● **Instructions to follow**
Pictures aside, restate the records below exactly as written.

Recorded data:
⟨
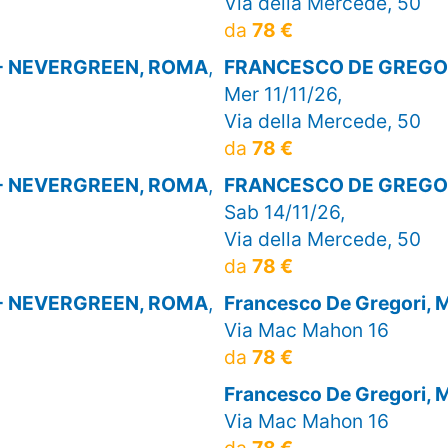
Via della Mercede, 50
da
78 €
- NEVERGREEN, ROMA
,
FRANCESCO DE GREGOR
Mer 11/11/26,
Via della Mercede, 50
da
78 €
- NEVERGREEN, ROMA
,
FRANCESCO DE GREGOR
Sab 14/11/26,
Via della Mercede, 50
da
78 €
- NEVERGREEN, ROMA
,
Francesco De Gregori,
Via Mac Mahon 16
da
78 €
Francesco De Gregori,
Via Mac Mahon 16
da
78 €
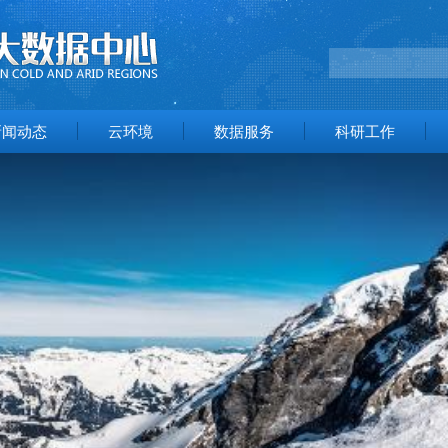
新闻动态
云环境
数据服务
科研工作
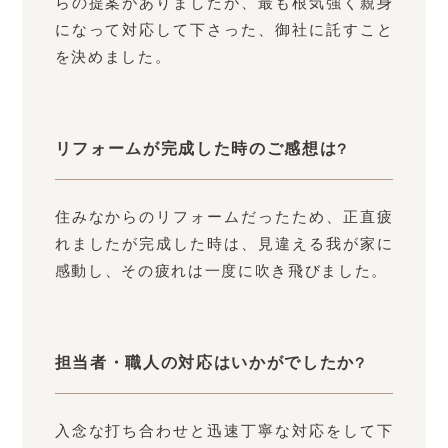
らの提案がありましたが、最も根気強く親身
になって対応して下さった、御社に託すこと
を決めました。
リフォームが完成した時のご感想は?
住みなからのリフォームだったため、正直疲
れましたが完成した時は、見違える我が家に
感動し、その疲れは一度に吹き飛びました。
担当者・職人の対応はいかがでしたか?
入念な打ち合わせと迅速丁寧な対応をして下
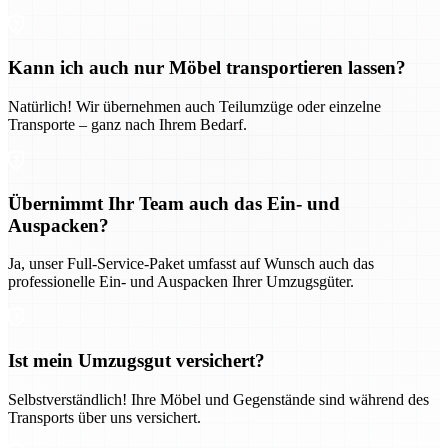
Kann ich auch nur Möbel transportieren lassen?
Natürlich! Wir übernehmen auch Teilumzüge oder einzelne
Transporte – ganz nach Ihrem Bedarf.
Übernimmt Ihr Team auch das Ein- und
Auspacken?
Ja, unser Full-Service-Paket umfasst auf Wunsch auch das
professionelle Ein- und Auspacken Ihrer Umzugsgüter.
Ist mein Umzugsgut versichert?
Selbstverständlich! Ihre Möbel und Gegenstände sind während des
Transports über uns versichert.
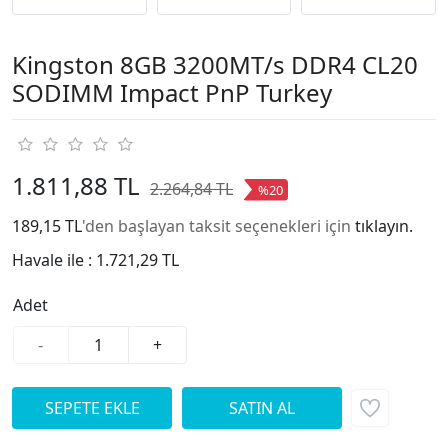
Kingston 8GB 3200MT/s DDR4 CL20
SODIMM Impact PnP Turkey
1.811,88 TL
2.264,84 TL
%20
189,15 TL
'den başlayan taksit seçenekleri için
tıklayın.
Havale ile :
1.721,29 TL
Adet
-
+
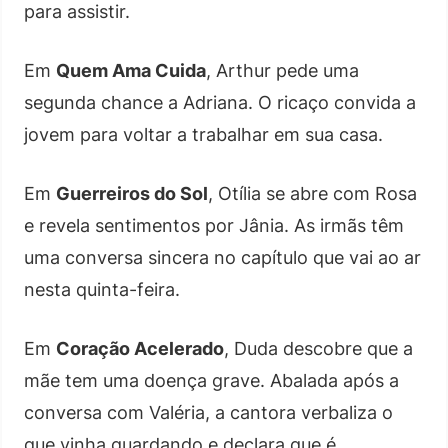
para assistir.
Em
Quem Ama Cuida
, Arthur pede uma
segunda chance a Adriana. O ricaço convida a
jovem para voltar a trabalhar em sua casa.
Em
Guerreiros do Sol
, Otília se abre com Rosa
e revela sentimentos por Jânia. As irmãs têm
uma conversa sincera no capítulo que vai ao ar
nesta quinta-feira.
Em
Coração Acelerado
, Duda descobre que a
mãe tem uma doença grave. Abalada após a
conversa com Valéria, a cantora verbaliza o
que vinha guardando e declara que é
⟩
● **Solution below**
Via della Mercede, 50
da
78 €
- NEVERGREEN, ROMA
,
FRANCESCO DE GREGOR
Mer 11/11/26,
Via della Mercede, 50
da
78 €
- NEVERGREEN, ROMA
,
FRANCESCO DE GREGOR
Sab 14/11/26,
Via della Mercede, 50
da
78 €
- NEVERGREEN, ROMA
,
Francesco De Gregori,
Via Mac Mahon 16
da
78 €
Francesco De Gregori,
Via Mac Mahon 16
da
78 €
新闻动态
云环境
数据服务
科研工作
らの提案がありましたが、最も根気強く親身
になって対応して下さった、御社に託すこと
を決めました。
リフォームが完成した時のご感想は?
住みなからのリフォームだったため、正直疲
れましたが完成した時は、見違える我が家に
感動し、その疲れは一度に吹き飛びました。
担当者・職人の対応はいかがでしたか?
入念な打ち合わせと迅速丁寧な対応をして下
Kann ich auch nur Möbel transportieren lassen?
Natürlich! Wir übernehmen auch Teilumzüge oder einzelne
Transporte – ganz nach Ihrem Bedarf.
Übernimmt Ihr Team auch das Ein- und
Auspacken?
Ja, unser Full-Service-Paket umfasst auf Wunsch auch das
professionelle Ein- und Auspacken Ihrer Umzugsgüter.
Ist mein Umzugsgut versichert?
Selbstverständlich! Ihre Möbel und Gegenstände sind während des
Transports über uns versichert.
Kingston 8GB 3200MT/s DDR4 CL20
SODIMM Impact PnP Turkey
1.811,88 TL
2.264,84 TL
%20
189,15 TL
'den başlayan taksit seçenekleri için
tıklayın.
Havale ile :
1.721,29 TL
Adet
-
+
para assistir.
Em
Quem Ama Cuida
, Arthur pede uma
segunda chance a Adriana. O ricaço convida a
jovem para voltar a trabalhar em sua casa.
Em
Guerreiros do Sol
, Otília se abre com Rosa
e revela sentimentos por Jânia. As irmãs têm
uma conversa sincera no capítulo que vai ao ar
nesta quinta-feira.
Em
Coração Acelerado
, Duda descobre que a
mãe tem uma doença grave. Abalada após a
conversa com Valéria, a cantora verbaliza o
que vinha guardando e declara que é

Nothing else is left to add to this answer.